# When to seperate?



## fish_4_all (Jun 3, 2006)

I have a Crypt Red Wendtii and a Crypt Lucens that seem to be getting crowded. The Red wendtii is shading itself and the larger leaves are loosing out the new growth. There is about 50 leaves from this plant and it's two sister plants. The Lucens has about 30 leaves and have slowed a little in growth once it grew 15+ leaves in about 2 weeks. Is it time to break up the happy families or should I leave them alone and only take off the sisters plants of the Wendtii?


----------



## Zapins (Jul 28, 2004)

You could remove some of the smaller crypts if you want. 

Though the main plant probably does not HAVE to be split. Crypts do not need that much light to survive and flourish so I suspect that if your lighting is decent, then the leaves are probably getting enough light.

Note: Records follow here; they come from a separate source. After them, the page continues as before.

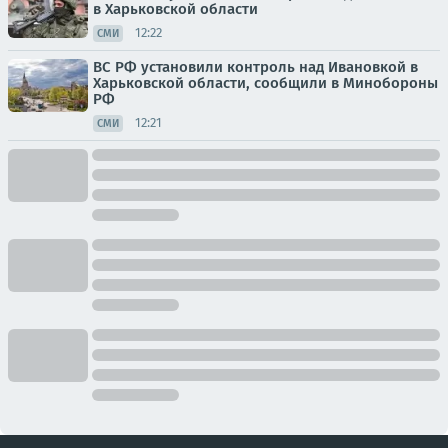
в Харьковской области
12:22
СМИ
ВС РФ установили контроль над Ивановкой в
Харьковской области, сообщили в Минобороны
РФ
12:21
СМИ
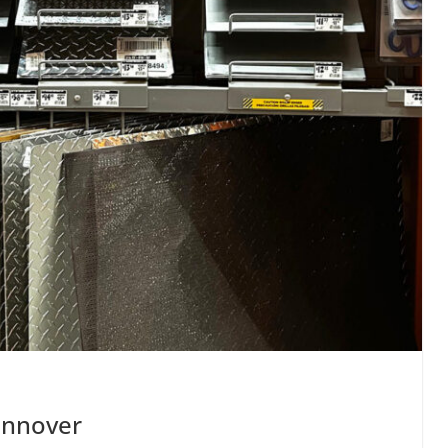
annover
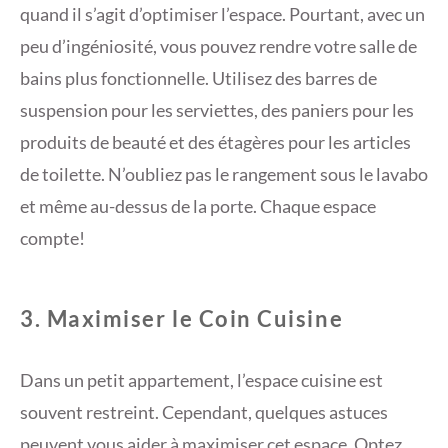
quand il s’agit d’optimiser l’espace. Pourtant, avec un
peu d’ingéniosité, vous pouvez rendre votre salle de
bains plus fonctionnelle. Utilisez des barres de
suspension pour les serviettes, des paniers pour les
produits de beauté et des étagères pour les articles
de toilette. N’oubliez pas le rangement sous le lavabo
et même au-dessus de la porte. Chaque espace
compte!
3. Maximiser le Coin Cuisine
Dans un petit appartement, l’espace cuisine est
souvent restreint. Cependant, quelques astuces
peuvent vous aider à maximiser cet espace. Optez,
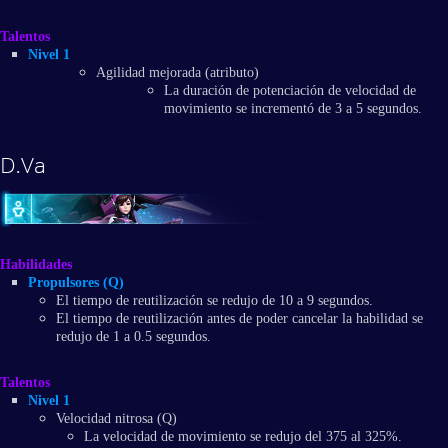
Talentos
Nivel 1
Agilidad mejorada (atributo)
La duración de potenciación de velocidad de
movimiento se incrementó de 3 a 5 segundos.
D.Va
Habilidades
Propulsores (Q)
El tiempo de reutilización se redujo de 10 a 9 segundos.
El tiempo de reutilización antes de poder cancelar la habilidad se
redujo de 1 a 0.5 segundos.
Talentos
Nivel 1
Velocidad nitrosa (Q)
La velocidad de movimiento se redujo del 375 al 325%.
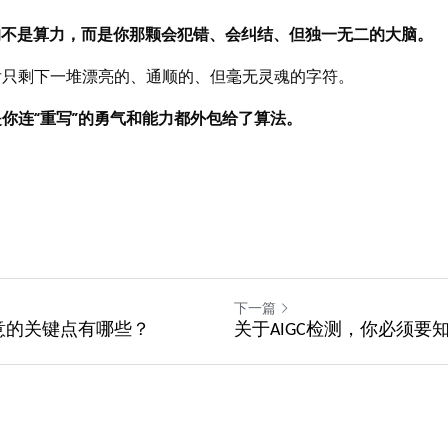
的不是算力，而是你那颗会犯错、会纠结、但独一无二的大脑。
后只剩下一堆漂亮的、通顺的、但毫无灵魂的字符。
你连“重写”的勇气和能力都外包给了算法。
下一篇
意的关键点有哪些？
关于AIGC检测，你必须要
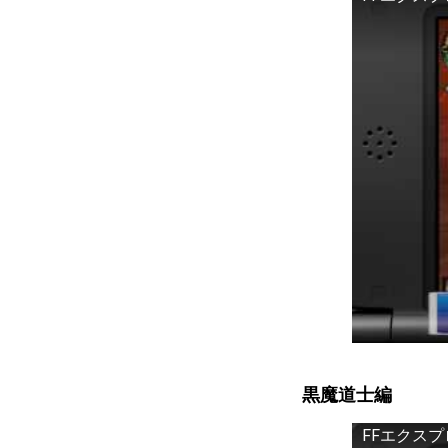
黒魔道士編
FFエクス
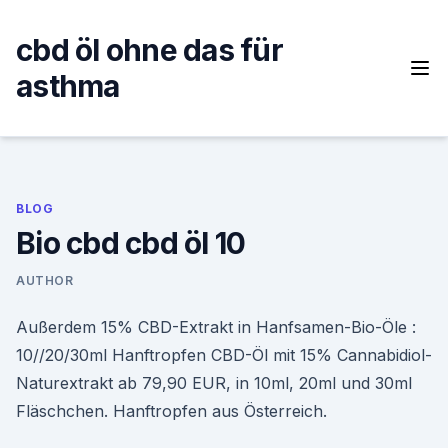
Skip
to
cbd öl ohne das für
content
asthma
BLOG
Bio cbd cbd öl 10
AUTHOR
Außerdem 15% CBD-Extrakt in Hanfsamen-Bio-Öle :
10//20/30ml Hanftropfen CBD-Öl mit 15% Cannabidiol-
Naturextrakt ab 79,90 EUR, in 10ml, 20ml und 30ml
Fläschchen. Hanftropfen aus Österreich.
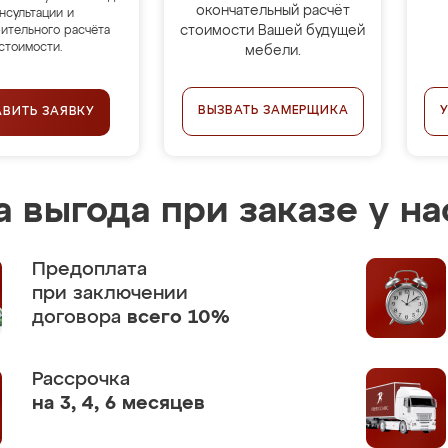
окончательный расчёт
нсультации и
стоимости Вашей будущей
ительного расчёта
стоимости.
мебели.
ВЫЗВАТЬ ЗАМЕРЩИКА
АВИТЬ ЗАЯВКУ
 выгода при заказе у на
Предоплата
при заключении
договора
всего 10%
Рассрочка
на 3, 4, 6 месяцев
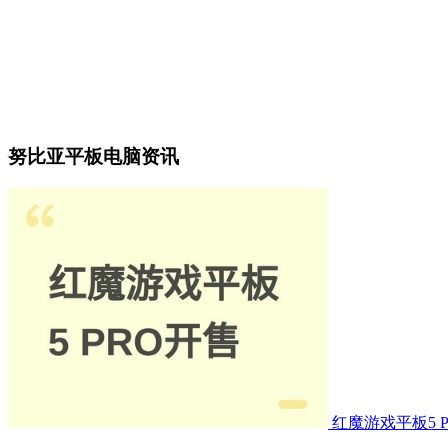
努比亚平板电脑资讯
红魔游戏平板5 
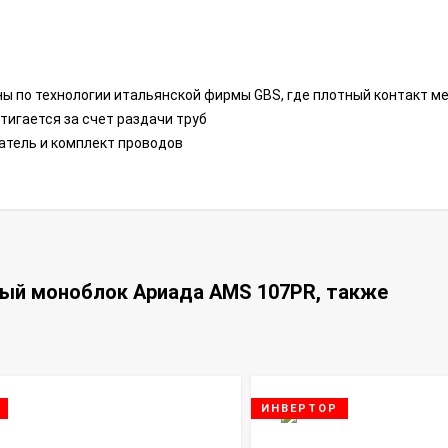
ы по технологии итальянской фирмы GBS, где плотный контакт м
игается за счет раздачи труб
атель и комплект проводов
ный моноблок Ариада AMS 107PR, также
ИНВЕРТОР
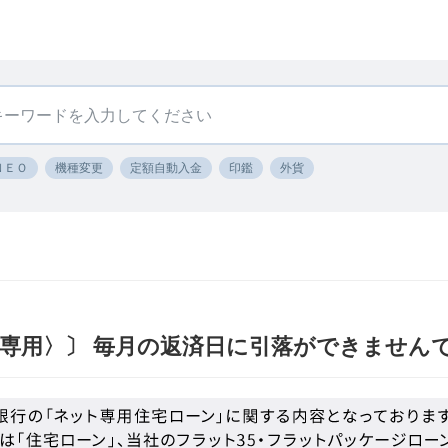
ＮＥＯ
機種変更
定額自動入金
印鑑
外貨
専用〉〕 毎月の返済日に引落ができません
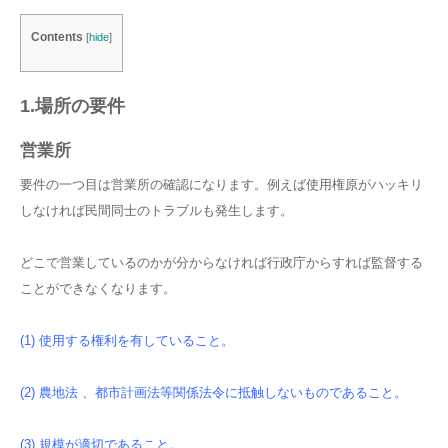
Contents
[
hide
]
1.場所の要件
営業所
要件の一つ目は営業所の確認になります。例えば使用権原がハッキリ
しなければ民間同士のトラブルも発生します。
どこで営業しているのかが分からなければ行政庁からすれば監督する
ことができなくなります。
(1) 使用する権利を有していること。
(2) 農地法 、都市計画法等関係法令に抵触しないものであること。
(3) 規模が適切であること。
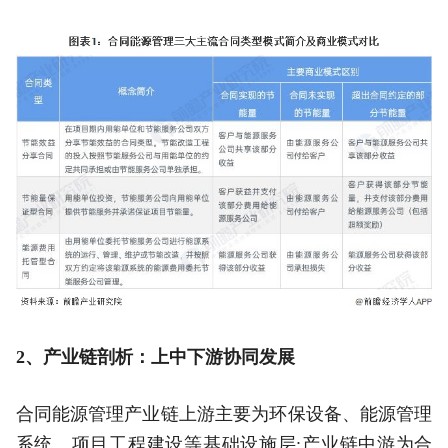
2、产业链剖析：上中下游协同发展
合同能源管理产业链上游主要为环保设备、能源管理
系统、项目工程建设等基础设施层;产业链中游为合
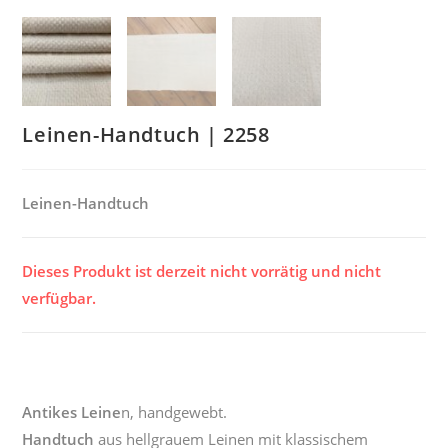
Leinen-Handtuch | 2258
Leinen-Handtuch
Dieses Produkt ist derzeit nicht vorrätig und nicht
verfügbar.
Antikes Leine
n, handgewebt.
Handtuch
aus hellgrauem Leinen mit klassischem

However, if you see the shaded leaves starting to die off, or if it is very dark under all the leaves you might want to consider pruning some of the larger leaves back so the light gets through easier.

15 leaves is pretty impressive! My lucens does not grow nearly as fast as that! You must be doing something right!


----------



## fish_4_all (Jun 3, 2006)

Red Wendtii is 7-8 inches across and Lucens is now putting out 3 more leaves. I keep trimming the ones that are infesetd wiith algae the worst, hair alage I think. You should be able to see it on the lucens, it is really bad but hopefully when I remove the rockwool today, it will go away as I remove some of the worst leaves. I also plan to get some otos and maybe some SAE but they will get way too big for a 10 gallon. If you can tell me for sure what kind and let me know if the otos will eat I woud be greatful!


----------